El camino arranca en Letona, con su silencio y la cercanía de la Sierra de Arrato. El primer objetivo es la cima de Arratobe, con su pequeña ermita. El sendero deja atrás las últimas casas y el paisaje se abre, mostrando una mezcla alavesa de robles, matorral y pequeñas franjas de cultivo.
La Sierra de Arrato ha sido, desde la época medieval, un importante territorio de paso entre aldeas. Aparece citada en documentos del siglo XIII como Arrato Mendia, y varias de sus cimas conservan antiguos mojones de piedra que marcaban jurisdicciones.
La subida final a Arratobe es corta pero directa. La ermita, construida sobre los restos del llamado Castillo de Zaitegi, es testigo de una fortificación defensiva medieval. Las tropas de Alfonso VIII estuvieron allí y la ermita se construyó en el siglo XVI aprovechando los restos del antiguo castillo.

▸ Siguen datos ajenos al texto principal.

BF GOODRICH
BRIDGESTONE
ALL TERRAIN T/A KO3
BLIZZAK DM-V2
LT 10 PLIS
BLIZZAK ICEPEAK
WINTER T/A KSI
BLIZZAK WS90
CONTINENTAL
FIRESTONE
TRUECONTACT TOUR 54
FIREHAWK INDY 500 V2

Desde la cima, se continúa hacia Azkorrieta, con un sendero que serpentea por zonas abiertas y panorámicas. Arrato, la cumbre principal, destaca por su amplitud y terreno herboso, ofreciendo amplias vistas.
El ascenso a Arrato es sencillo, aunque con algún repecho duro. Desde allí se divisan la Sierra de Cantabria y gran parte de la Llanada Alavesa. Posteriormente, se desciende al paso de Zarandona y se asciende a la cima de Armikelo, con su característica forma piramidal y el espectacular barranco de Oka.
Desde Armikelo se sigue hacia Undagana, con terreno ondulado y valles abiertos. Luego se atraviesa el cortafuegos que asciende a las faldas de Amaritu, desde donde se obtienen vistas del barranco de Zarandona. Finalmente, tras pasar por el arroyo Sakana, se regresa a Letona.
Para completar la jornada, se pueden visitar la torre de Letona, la torre de los Hurtado-Mendoza y el Castillo de Mendoza. También se recomienda visitar la cercana localidad de Murguia, con sus palacetes y edificios históricos. En cuanto a la gastronomía, se sugieren el restaurante Atabaka en el santuario de Nuestra Señora de Oro y en Murguia, el restaurante Casa del Patrón o Zuia Café.